Work to complete
Copy out, from the entries below, each line that holds the string "годах".
BEGIN
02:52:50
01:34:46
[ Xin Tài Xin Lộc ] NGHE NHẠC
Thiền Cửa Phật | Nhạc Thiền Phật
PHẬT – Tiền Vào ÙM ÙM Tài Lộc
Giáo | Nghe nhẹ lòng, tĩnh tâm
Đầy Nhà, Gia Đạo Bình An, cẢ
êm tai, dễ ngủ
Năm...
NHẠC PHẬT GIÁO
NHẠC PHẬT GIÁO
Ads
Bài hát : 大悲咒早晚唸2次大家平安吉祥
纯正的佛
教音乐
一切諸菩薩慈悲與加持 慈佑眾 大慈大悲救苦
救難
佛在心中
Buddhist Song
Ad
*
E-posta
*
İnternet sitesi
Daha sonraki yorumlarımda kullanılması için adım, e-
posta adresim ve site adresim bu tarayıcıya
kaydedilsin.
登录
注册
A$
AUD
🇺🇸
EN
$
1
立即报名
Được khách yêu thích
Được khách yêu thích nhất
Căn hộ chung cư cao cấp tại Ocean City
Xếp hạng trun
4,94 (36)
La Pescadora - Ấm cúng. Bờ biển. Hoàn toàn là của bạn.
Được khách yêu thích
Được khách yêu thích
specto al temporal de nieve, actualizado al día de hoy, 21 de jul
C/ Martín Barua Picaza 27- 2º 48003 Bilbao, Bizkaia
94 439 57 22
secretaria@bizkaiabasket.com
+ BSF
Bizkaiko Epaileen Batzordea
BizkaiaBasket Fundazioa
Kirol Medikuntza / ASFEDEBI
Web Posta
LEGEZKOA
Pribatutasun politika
END
BEGIN
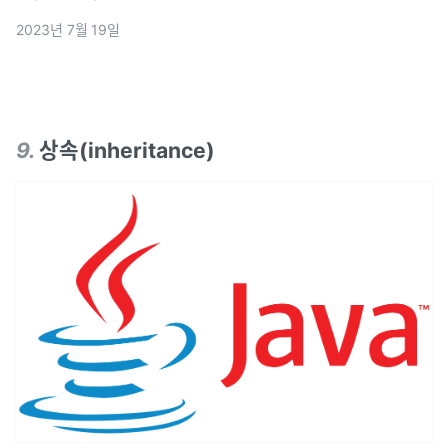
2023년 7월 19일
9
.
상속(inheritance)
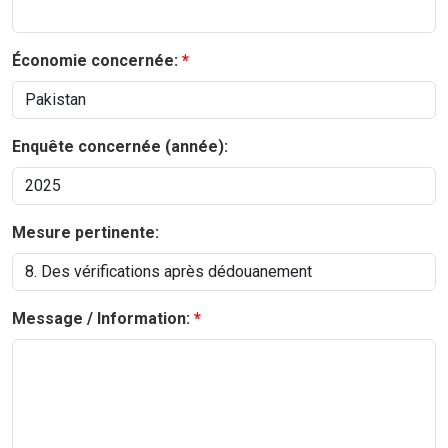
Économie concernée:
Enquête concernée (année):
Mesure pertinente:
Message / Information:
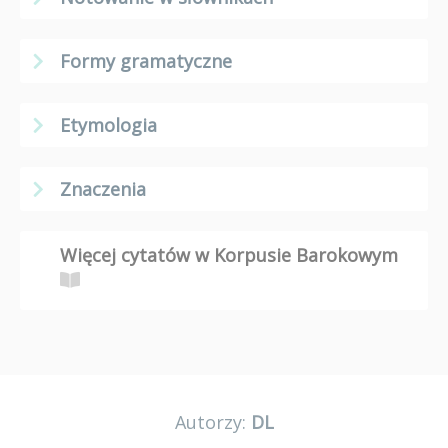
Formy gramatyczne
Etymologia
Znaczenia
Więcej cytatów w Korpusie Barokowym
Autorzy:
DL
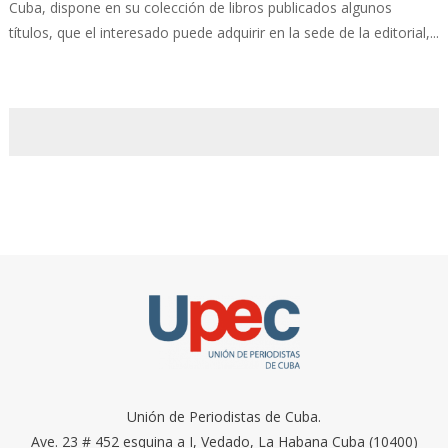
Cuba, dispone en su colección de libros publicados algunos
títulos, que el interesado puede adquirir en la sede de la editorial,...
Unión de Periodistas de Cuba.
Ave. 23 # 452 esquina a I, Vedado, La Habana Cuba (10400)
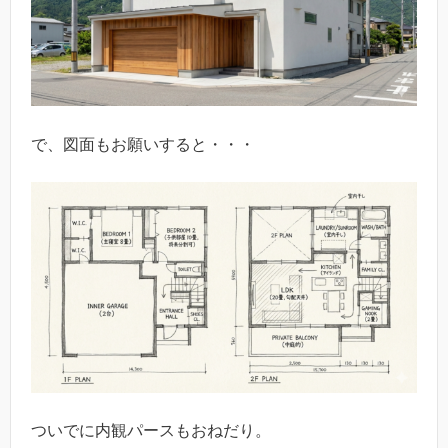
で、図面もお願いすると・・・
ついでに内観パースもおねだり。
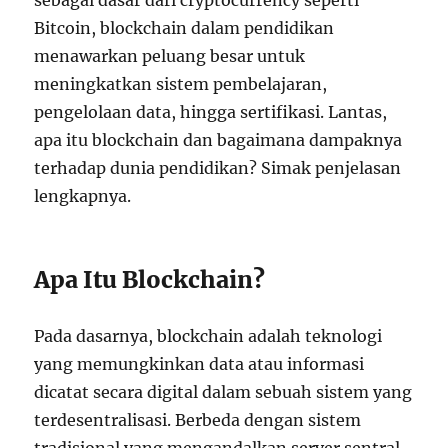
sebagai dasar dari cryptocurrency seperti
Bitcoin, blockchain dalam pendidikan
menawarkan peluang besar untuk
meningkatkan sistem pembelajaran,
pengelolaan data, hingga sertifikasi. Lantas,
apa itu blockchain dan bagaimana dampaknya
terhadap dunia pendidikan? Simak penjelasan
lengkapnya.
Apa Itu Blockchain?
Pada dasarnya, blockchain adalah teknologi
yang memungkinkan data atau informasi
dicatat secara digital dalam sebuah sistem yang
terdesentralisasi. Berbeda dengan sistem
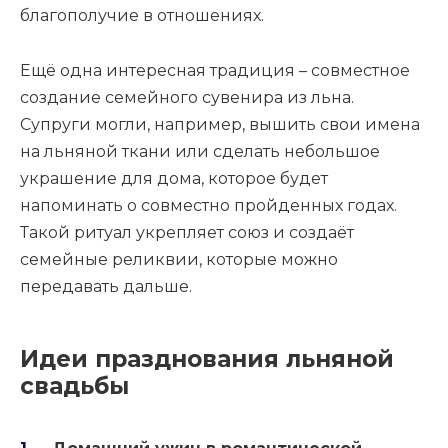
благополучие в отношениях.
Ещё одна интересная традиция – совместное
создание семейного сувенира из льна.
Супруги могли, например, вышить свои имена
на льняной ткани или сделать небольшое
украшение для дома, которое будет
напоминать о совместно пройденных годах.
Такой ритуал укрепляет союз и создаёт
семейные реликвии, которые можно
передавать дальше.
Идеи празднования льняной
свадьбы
END
BEGIN
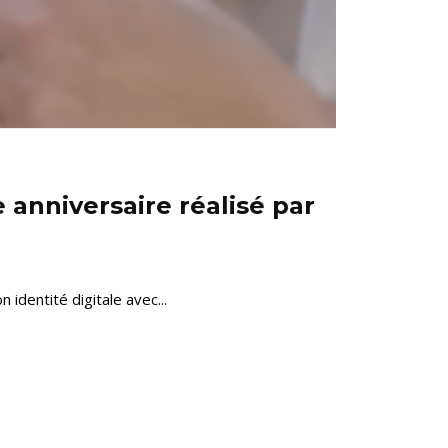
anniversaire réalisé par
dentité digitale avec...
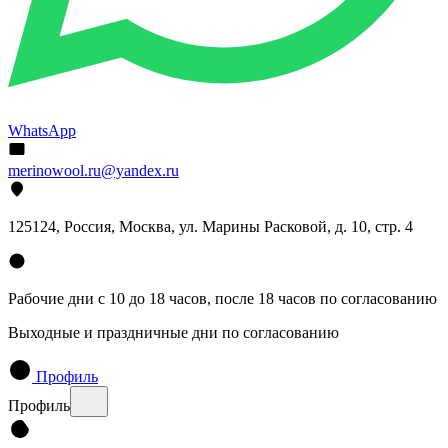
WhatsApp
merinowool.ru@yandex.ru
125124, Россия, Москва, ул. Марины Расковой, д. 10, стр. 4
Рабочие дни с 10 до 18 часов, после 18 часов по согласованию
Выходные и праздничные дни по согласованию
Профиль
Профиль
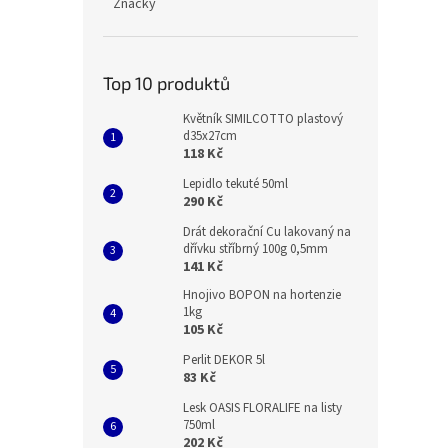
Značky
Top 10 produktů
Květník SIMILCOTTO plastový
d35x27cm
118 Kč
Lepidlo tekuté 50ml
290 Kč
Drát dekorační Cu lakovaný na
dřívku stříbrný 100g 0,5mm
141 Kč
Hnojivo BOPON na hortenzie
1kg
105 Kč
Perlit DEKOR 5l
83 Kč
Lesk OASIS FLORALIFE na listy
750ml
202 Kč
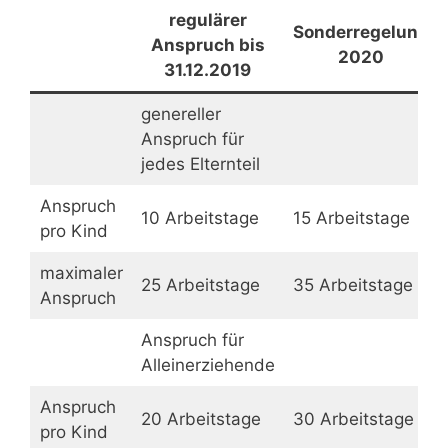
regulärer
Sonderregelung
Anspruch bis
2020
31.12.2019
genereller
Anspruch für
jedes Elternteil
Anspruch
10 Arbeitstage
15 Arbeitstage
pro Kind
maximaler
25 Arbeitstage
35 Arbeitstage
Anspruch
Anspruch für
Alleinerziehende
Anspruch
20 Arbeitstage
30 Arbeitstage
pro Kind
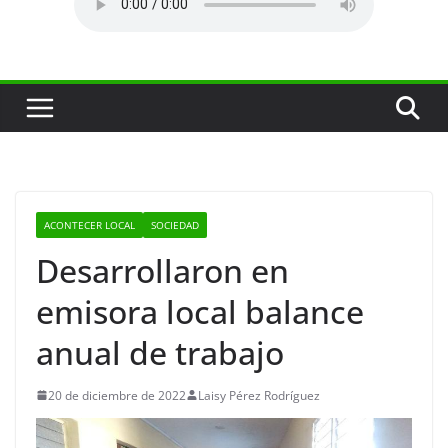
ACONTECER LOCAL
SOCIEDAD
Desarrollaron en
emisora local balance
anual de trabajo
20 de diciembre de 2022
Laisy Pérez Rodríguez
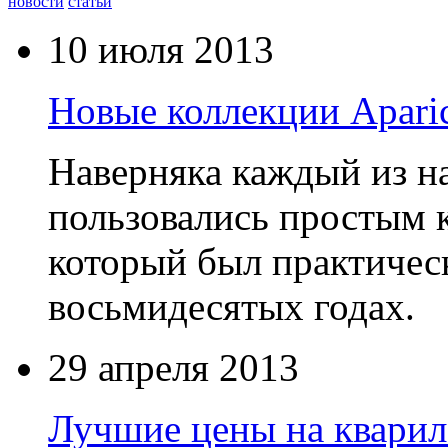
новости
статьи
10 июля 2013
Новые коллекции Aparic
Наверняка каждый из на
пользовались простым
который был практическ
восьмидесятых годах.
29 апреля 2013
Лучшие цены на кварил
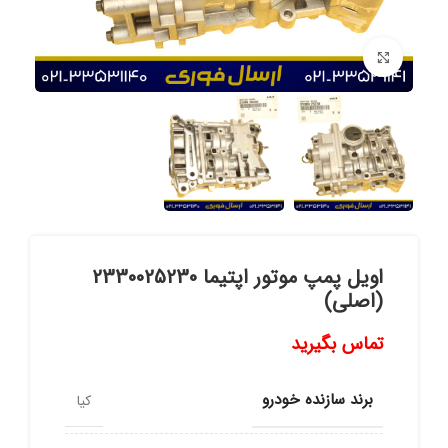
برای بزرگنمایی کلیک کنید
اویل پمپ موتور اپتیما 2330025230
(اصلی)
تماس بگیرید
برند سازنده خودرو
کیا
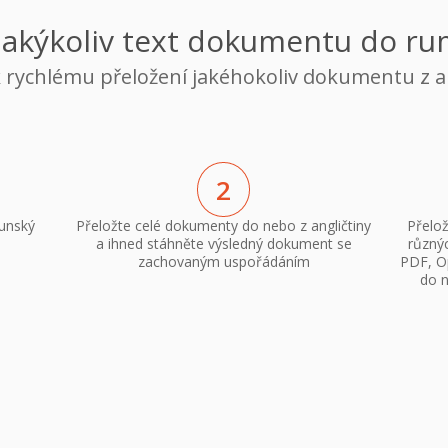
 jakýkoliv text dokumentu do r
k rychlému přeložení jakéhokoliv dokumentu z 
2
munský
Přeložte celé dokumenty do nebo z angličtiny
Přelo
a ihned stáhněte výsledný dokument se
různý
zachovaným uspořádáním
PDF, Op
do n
END
Result of this task
напоминать о совместно пройденных годах.
восьмидесятых годах.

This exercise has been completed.